One of the interesting things about Datalog is that it has a fairly simple notion of proof or provenance. What you want to know is how a row ended up in your database. Which rule fired and what extra variables were matched on? Souffle supports this feature You can use this info for datalog as a theorem prover, or to enable incrementality or debuggability, or for rule selection synthesis.

I really conceptually love that the canonical Datalog program is the edge-path transitivity query and the simple obvious notion of “proof object” for connectivity in a graph is a path. There’s something quite nice, elementary, and deep there.

There are a number of ways to record this provenance information. One is to add an extra field/column to every table that will contain a record datatype stating the rule used and any extra info necessary.

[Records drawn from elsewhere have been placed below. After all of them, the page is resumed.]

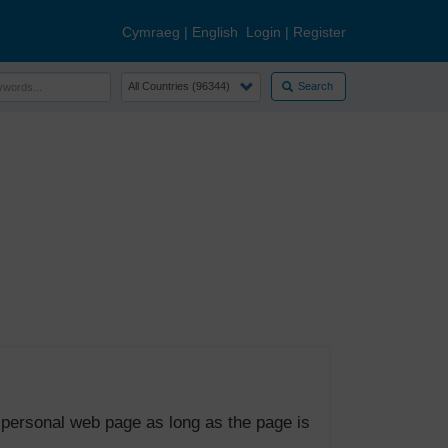
Cymraeg
|
English
Login
|
Register
Search
 personal web page as long as the page is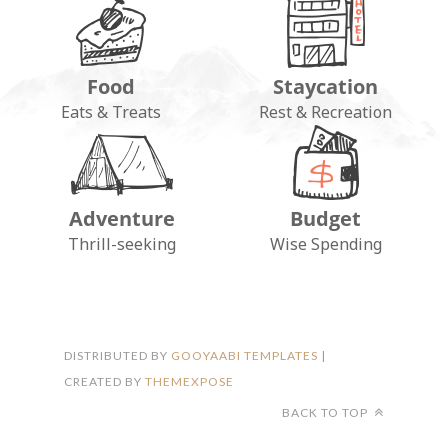
Food
Staycation
Eats & Treats
Rest & Recreation
Adventure
Budget
FOLLOW ON INSTAGRAM
Thrill-seeking
Wise Spending
DISTRIBUTED BY
GOOYAABI TEMPLATES
|
CREATED BY
THEMEXPOSE
BACK TO TOP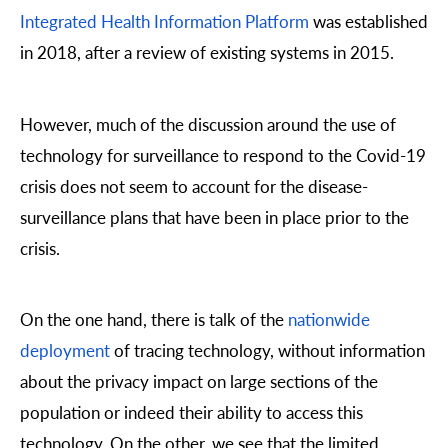
Integrated Health Information Platform
was established
in 2018, after a review of existing systems in 2015.
However, much of the discussion around the use of
technology for surveillance to respond to the Covid-19
crisis does not seem to account for the disease-
surveillance plans that have been in place prior to the
crisis.
On the one hand, there is talk of the
nationwide
deployment
of tracing technology, without information
about the privacy impact on large sections of the
population or indeed their ability to access this
technology. On the other, we see that the limited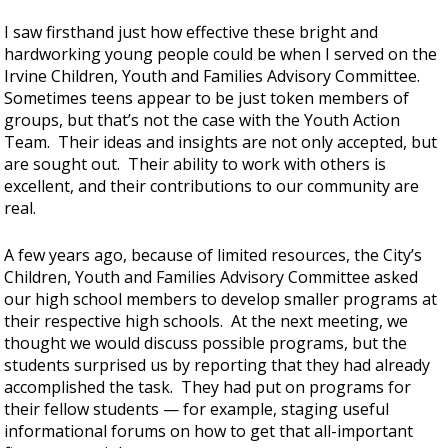
I saw firsthand just how effective these bright and
hardworking young people could be when I served on the
Irvine Children, Youth and Families Advisory Committee.
Sometimes teens appear to be just token members of
groups, but that’s not the case with the Youth Action
Team. Their ideas and insights are not only accepted, but
are sought out. Their ability to work with others is
excellent, and their contributions to our community are
real.
A few years ago, because of limited resources, the City’s
Children, Youth and Families Advisory Committee asked
our high school members to develop smaller programs at
their respective high schools. At the next meeting, we
thought we would discuss possible programs, but the
students surprised us by reporting that they had already
accomplished the task. They had put on programs for
their fellow students — for example, staging useful
informational forums on how to get that all-important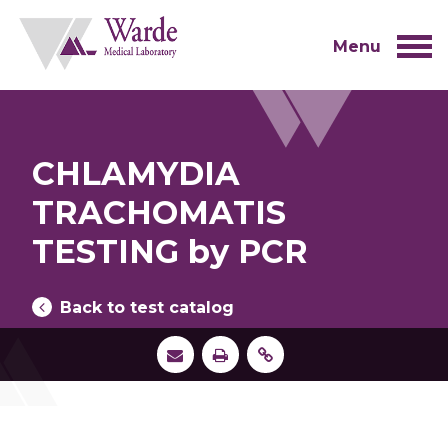
Skip
to
content
Menu
CHLAMYDIA
TRACHOMATIS
TESTING by PCR
Back to test catalog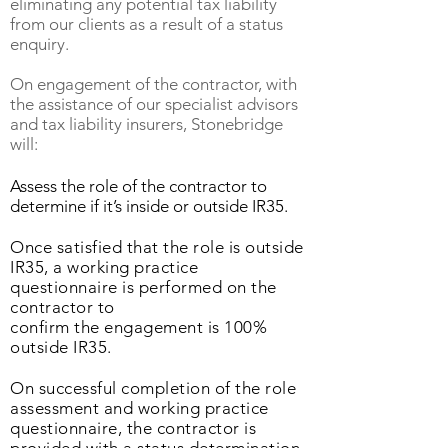
eliminating any potential tax liability
from our clients as a result of a status
enquiry.
On engagement of the contractor, with
the assistance of our specialist advisors
and tax liability insurers, Stonebridge
will:
Assess the role of the contractor to
determine if it’s inside or outside IR35.
Once satisfied that the role is outside
IR35, a working practice
questionnaire is performed on the
contractor to
confirm the engagement is 100%
outside IR35.
On successful completion of the role
assessment and working practice
questionnaire, the contractor is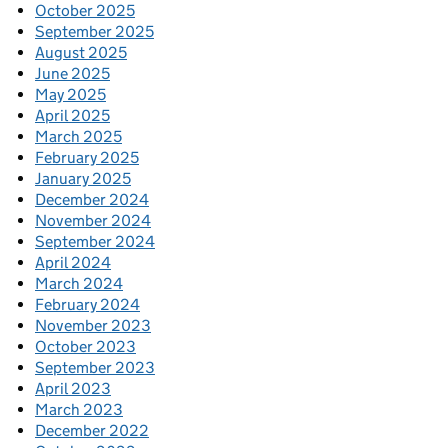
October 2025
September 2025
August 2025
June 2025
May 2025
April 2025
March 2025
February 2025
January 2025
December 2024
November 2024
September 2024
April 2024
March 2024
February 2024
November 2023
October 2023
September 2023
April 2023
March 2023
December 2022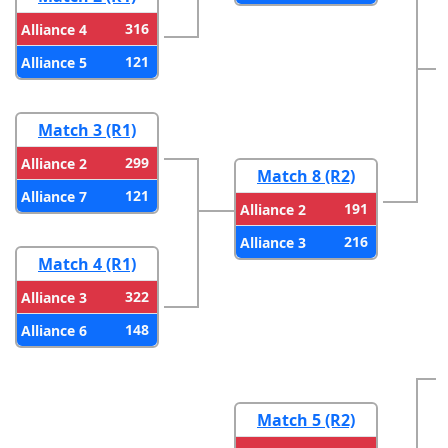
316
Alliance 4
121
Alliance 5
Match 3 (R1)
299
Alliance 2
Match 8 (R2)
121
Alliance 7
191
Alliance 2
216
Alliance 3
Match 4 (R1)
322
Alliance 3
148
Alliance 6
Match 5 (R2)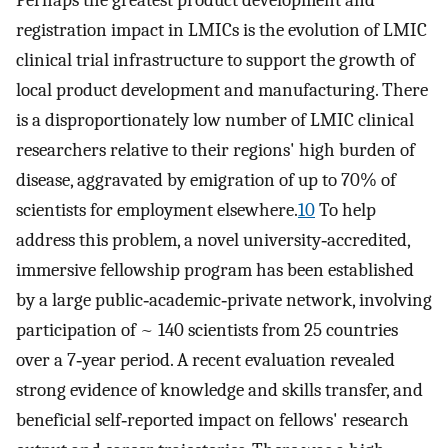
Perhaps the greatest product development and
registration impact in LMICs is the evolution of LMIC
clinical trial infrastructure to support the growth of
local product development and manufacturing. There
is a disproportionately low number of LMIC clinical
researchers relative to their regions' high burden of
disease, aggravated by emigration of up to 70% of
scientists for employment elsewhere.
10
To help
address this problem, a novel university‐accredited,
immersive fellowship program has been established
by a large public‐academic‐private network, involving
participation of ~ 140 scientists from 25 countries
over a 7‐year period. A recent evaluation revealed
strong evidence of knowledge and skills transfer, and
beneficial self‐reported impact on fellows' research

Another is to just log out the records as you find them in linear order (or timestamps). Then a simple backwards search (prolog-like) process can reconstruct the proof. This is easier than not having this data because you only needs to search in the log above the current fact in question. You do have to search through the possibly applicable rules though. This search will be terminating at least (although at some point, why not just use prolog + tabling?).

Or you can log out both the record and rule used. This makes it even easier and removes all nondeterminism in the proof reconstruction.

Clingo is the easiest to install and metaprogram datalog system available today. You can pip install it, easily inject python functions into the grounding. This is extremely cool and useful. It is however actually advertised as an Answer Set Programming solver. Answer Set Programming is a logic programming paradigm which is sort of like datalog + SAT. It is commonly split into two stages, a grounder and solver. The grounder is more or less a datalog. Because it needs to share it’s justification with the SAT-like solver it outputs a format that contains it.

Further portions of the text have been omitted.